Postby Peregrine » Tue May 31, 2022 4:40 am
Thanks to everyone for the comments, all of which are useful. As prayingforccr suggests, at this point in time we are probably at the early stages of "brainstorming" where we are collecting different ideas for analysis and classification into a small number of categories that will eventually lead to a bullet list of points that can finally lead to one or more checklists.
There are some issues or concerns with all of this, however. As Gina has already suggested, there is the problem of TMI (Too Much Information) where many newly diagnosed patients are already stressed to the limit and up to their ears with Google-search information to the point that they cannot deal with a long, comprehensive list of concerns that urgently need to be dealt with. So, this amounts to the dilemma of choosing between a long, comprehensive checklist and a much shorter one that newly diagnosed patients will actually be able to handle.
Perhaps we could first develop a comprehensive list and then decide how to prioritize it or fragment it into a smaller number of high-priority points that could be more easily addressed.
I'm not sure exactly how to deal with this. My own preference is to develop a more-or-less comprehensive master checklist and then extract subsets of this master checklist to be used for special purposes.
The main "special purpose" that I have in mind is to have a focused checklist that will help guarantee that all of the data elements, consultations and verifications necessary for developing a truly personalized Stage IV treatment plan are completed before any sort of treatment intervention is ever launched. This is to insure that the necessary thinking is done up front in order to make sure that the patient is not just routinely scheduled for a one-size-fits-all palliative standard-of-care (SOC) regimen that may turn out not to be the best possible regimen to guarantee a favorable treatment outcome in their case.
And as Rob has suggested, the initial treatment planning must be thorough and multidisciplinary in nature and must lay out, in advance, all of the sequential elements of the plan, specifying the details of what kinds of interventions (chemo, radiation, surgery) are planned and in what order, with provisions for a Plan "B" or Plan "C" in case the preferred Plan "A" fails to achieve the desired results.
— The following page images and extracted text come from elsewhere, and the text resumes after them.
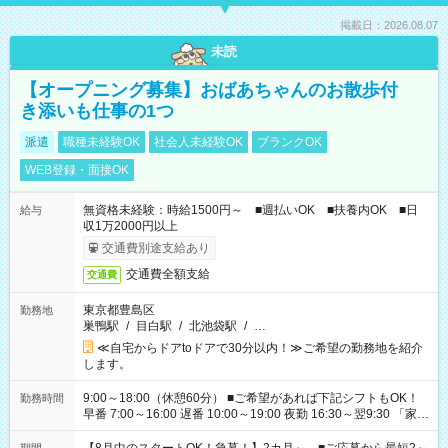
掲載日：2026.08.07
未読
【オープニング募集】おばあちゃんのお散歩付
き添いも仕事の1つ
派遣
職種未経験OK
社会人未経験OK
ブランクOK
WEB登録・面接OK
無資格未経験：時給1500円～ ■週払いOK ■扶養内OK ■日
給与
収1万2000円以上
交通費別途支給あり
交通費全額支給
交通費
東京都豊島区
勤務地
巣鴨駅
/
目白駅
/
北池袋駅
/
…
≪自宅からドアtoドアで30分以内！≫ご希望の勤務地を紹介
します。
9:00～18:00（休憩60分） ■ご希望があれば下記シフトもOK！
勤務時間
早番 7:00～16:00 遅番 10:00～19:00 夜勤 16:30～翌9:30 「家族
と休みを合わせたい」 「余裕を持って夕飯の準備がしたい」
「できれば残業はしたくない」 など、ご希望を教えてください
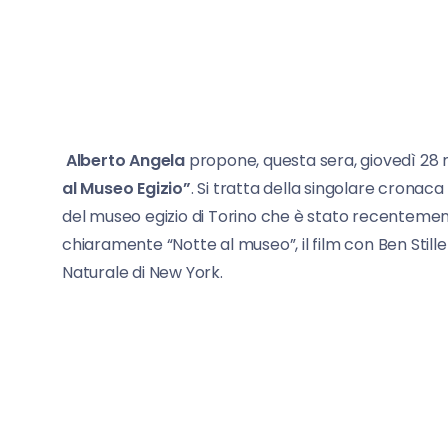
Alberto Angela
propone, questa sera, giovedì 28 m
al Museo Egizio”
. Si tratta della singolare cronaca
del museo egizio di Torino che è stato recentem
chiaramente “Notte al museo”, il film con Ben Still
Naturale di New York.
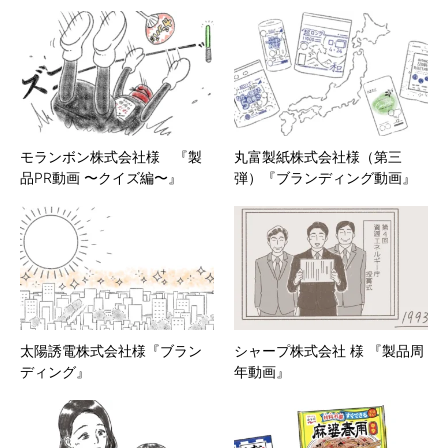
モランボン株式会社様 『製
丸富製紙株式会社様（第三
品PR動画 〜クイズ編〜』
弾）『ブランディング動画』
太陽誘電株式会社様『ブラン
シャープ株式会社 様 『製品周
ディング』
年動画』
This multi-level plan must be based on as much relevant diagnostic data that can possibly be collected and verified in the first few weeks so as to insure that the treatment is based on complete, detailed staging information.
Right now I am in the process of translating into English and adapting a 12-point cancer checklist (published earlier this year in Europe) for my own use here as a kind of boilerplate draft to start with. Actually, the European checklist has quite a bit of overlap with the list that Rob has already given, but it needs to be adapted to the American colorectal cancer context if it is ever going to be useful in the U.S.